▶ Record extracts:
======
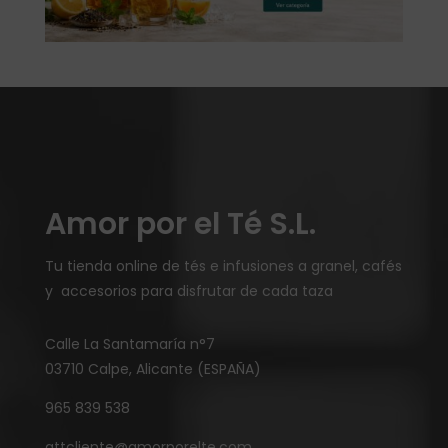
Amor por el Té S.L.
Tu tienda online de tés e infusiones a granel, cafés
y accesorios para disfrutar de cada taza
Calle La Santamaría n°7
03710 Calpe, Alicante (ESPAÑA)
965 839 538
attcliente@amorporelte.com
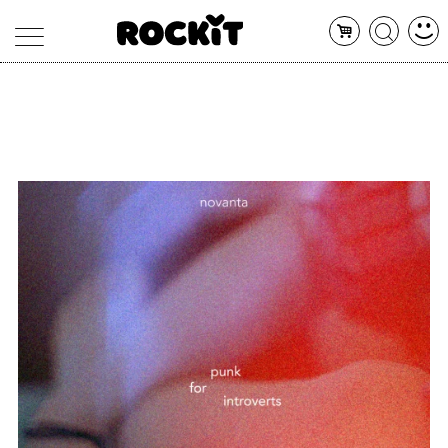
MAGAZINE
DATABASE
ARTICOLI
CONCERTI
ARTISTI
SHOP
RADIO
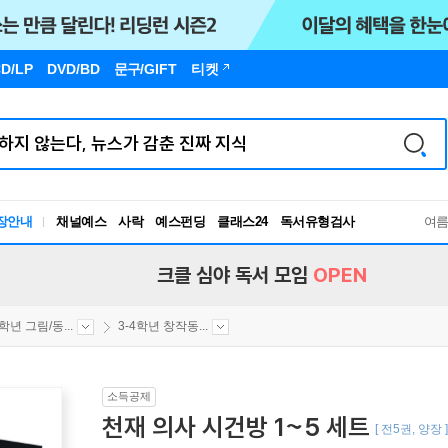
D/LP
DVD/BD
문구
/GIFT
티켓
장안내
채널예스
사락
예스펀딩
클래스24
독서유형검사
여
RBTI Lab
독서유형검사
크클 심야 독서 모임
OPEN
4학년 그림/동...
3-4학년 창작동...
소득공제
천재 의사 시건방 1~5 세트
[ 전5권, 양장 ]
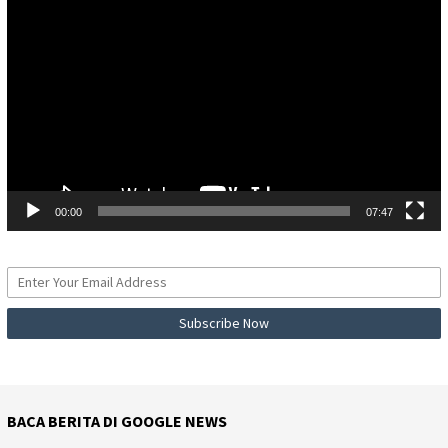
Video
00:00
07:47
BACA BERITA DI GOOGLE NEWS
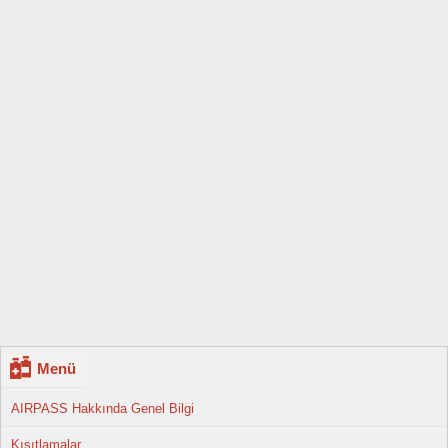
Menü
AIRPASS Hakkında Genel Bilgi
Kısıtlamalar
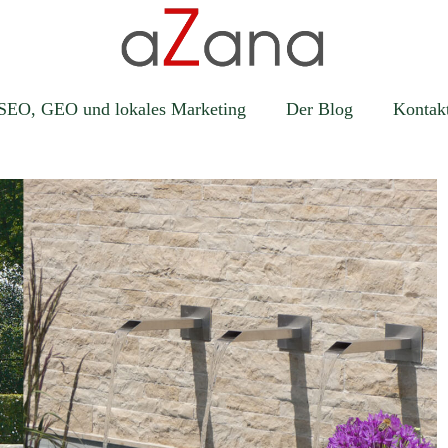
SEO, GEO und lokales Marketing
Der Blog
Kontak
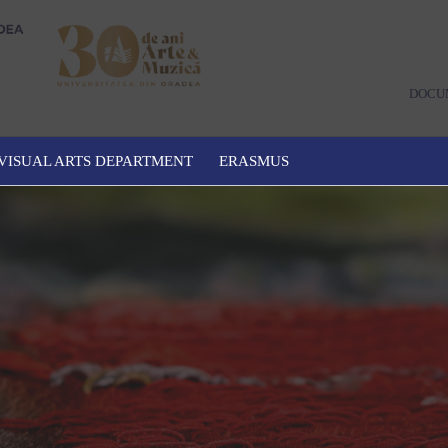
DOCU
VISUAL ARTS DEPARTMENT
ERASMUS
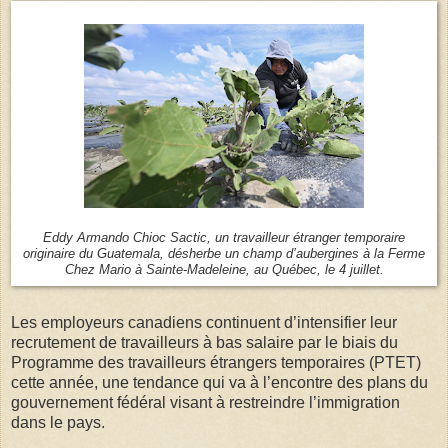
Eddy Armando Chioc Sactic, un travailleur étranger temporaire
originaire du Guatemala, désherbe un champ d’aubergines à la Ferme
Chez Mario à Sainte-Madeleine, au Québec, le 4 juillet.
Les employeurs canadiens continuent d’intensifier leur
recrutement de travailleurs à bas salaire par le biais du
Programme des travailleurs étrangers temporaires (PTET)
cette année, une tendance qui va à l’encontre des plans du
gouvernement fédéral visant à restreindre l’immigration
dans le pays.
======
▶ Instructions for the task:
All the material above must be copied exactly, and no picture belongs in the copy.

▶ Task output:
Amor por el Té S.L.
Tu tienda online de tés e infusiones a granel, cafés
y accesorios para disfrutar de cada taza
Calle La Santamaría n°7
03710 Calpe, Alicante (ESPAÑA)
965 839 538
attcliente@amorporelte.com
MAGAZINE
DATABASE
ARTICOLI
CONCERTI
ARTISTI
SHOP
RADIO
D/LP
DVD/BD
문구
/GIFT
티켓
장안내
채널예스
사락
예스펀딩
클래스24
독서유형검사
여
RBTI Lab
독서유형검사
크클 심야 독서 모임
OPEN
4학년 그림/동...
3-4학년 창작동...
소득공제
천재 의사 시건방 1~5 세트
[ 전5권, 양장 ]
Video
00:00
07:47
BACA BERITA DI GOOGLE NEWS
Menü
AIRPASS Hakkında Genel Bilgi
Kısıtlamalar
SEO, GEO und lokales Marketing
Der Blog
Kontak
DOCU
VISUAL ARTS DEPARTMENT
ERASMUS
Eddy Armando Chioc Sactic, un travailleur étranger temporaire
originaire du Guatemala, désherbe un champ d’aubergines à la Ferme
Chez Mario à Sainte-Madeleine, au Québec, le 4 juillet.
Les employeurs canadiens continuent d’intensifier leur
recrutement de travailleurs à bas salaire par le biais du
Programme des travailleurs étrangers temporaires (PTET)
cette année, une tendance qui va à l’encontre des plans du
gouvernement fédéral visant à restreindre l’immigration
dans le pays.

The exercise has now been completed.